Material provided START

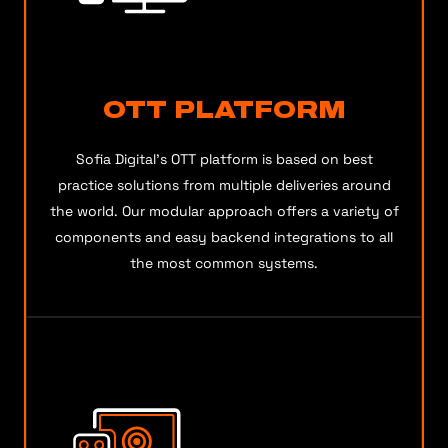
OTT PLATFORM
Sofia Digital’s OTT platform is based on best
practice solutions from multiple deliveries around
the world. Our modular approach offers a variety of
components and easy backend integrations to all
the most common systems.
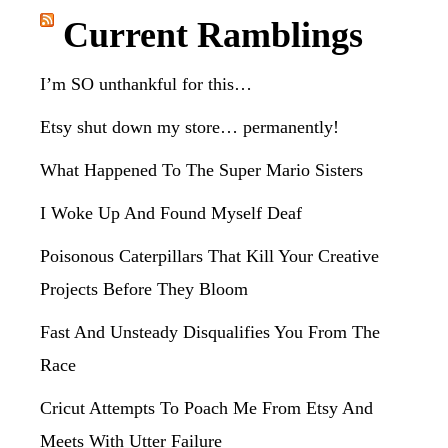
website
Current Ramblings
I’m SO unthankful for this…
Etsy shut down my store… permanently!
What Happened To The Super Mario Sisters
I Woke Up And Found Myself Deaf
Poisonous Caterpillars That Kill Your Creative
Projects Before They Bloom
Fast And Unsteady Disqualifies You From The
Race
Cricut Attempts To Poach Me From Etsy And
Meets With Utter Failure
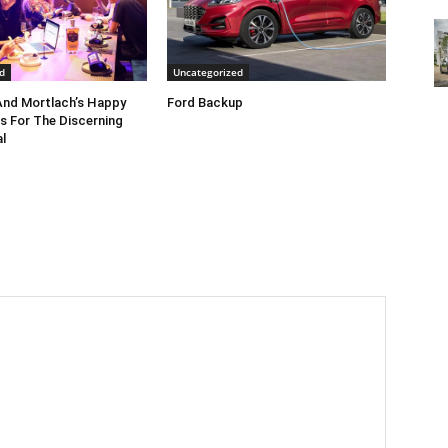
d
Uncategorized
nd Mortlach’s Happy
Ford Backup
s For The Discerning
l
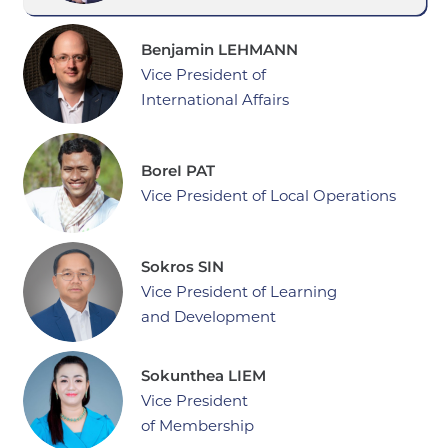
Benjamin LEHMANN
Vice President of
International Affairs
BoreI PAT
Vice President of Local Operations
Sokros SIN
Vice President of Learning
and Development
Sokunthea LIEM
Vice President
of Membership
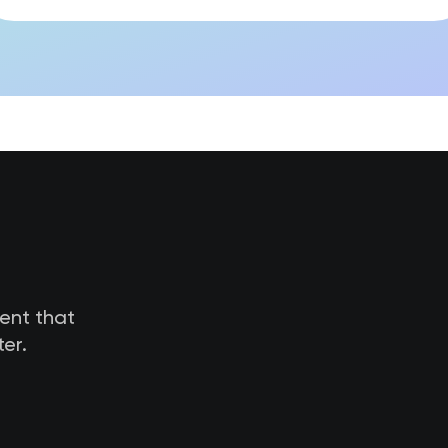
tent that
er.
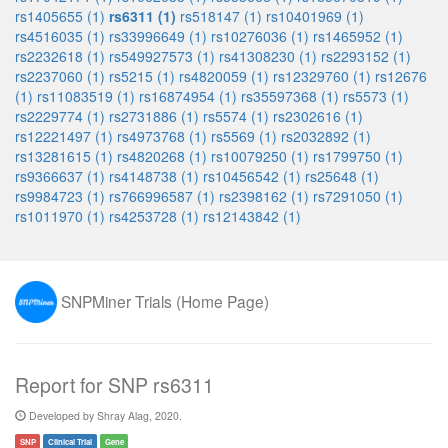
rs1405655 (1)
rs6311 (1)
rs518147 (1)
rs10401969 (1)
rs4516035 (1)
rs33996649 (1)
rs10276036 (1)
rs1465952 (1)
rs2232618 (1)
rs549927573 (1)
rs41308230 (1)
rs2293152 (1)
rs2237060 (1)
rs5215 (1)
rs4820059 (1)
rs12329760 (1)
rs12676
(1)
rs11083519 (1)
rs16874954 (1)
rs35597368 (1)
rs5573 (1)
rs2229774 (1)
rs2731886 (1)
rs5574 (1)
rs2302616 (1)
rs12221497 (1)
rs4973768 (1)
rs5569 (1)
rs2032892 (1)
rs13281615 (1)
rs4820268 (1)
rs10079250 (1)
rs1799750 (1)
rs9366637 (1)
rs4148738 (1)
rs10456542 (1)
rs25648 (1)
rs9984723 (1)
rs766996587 (1)
rs2398162 (1)
rs7291050 (1)
rs1011970 (1)
rs4253728 (1)
rs12143842 (1)
SNPMiner Trials (Home Page)
Report for SNP rs6311
Developed by Shray Alag, 2020.
SNP
Clinical Trial
Gene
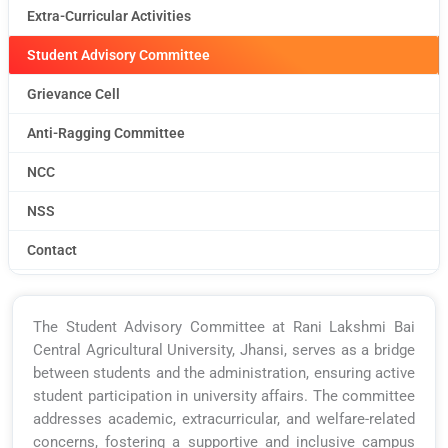
Extra-Curricular Activities
Student Advisory Committee
Grievance Cell
Anti-Ragging Committee
NCC
NSS
Contact
The Student Advisory Committee at Rani Lakshmi Bai
Central Agricultural University, Jhansi, serves as a bridge
between students and the administration, ensuring active
student participation in university affairs. The committee
addresses academic, extracurricular, and welfare-related
concerns, fostering a supportive and inclusive campus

Material provided END

## What is expected
Every line in the entries above that has the word "Advisory" should be identified and copied.

## Solution
Student Advisory Committee
The Student Advisory Committee at Rani Lakshmi Bai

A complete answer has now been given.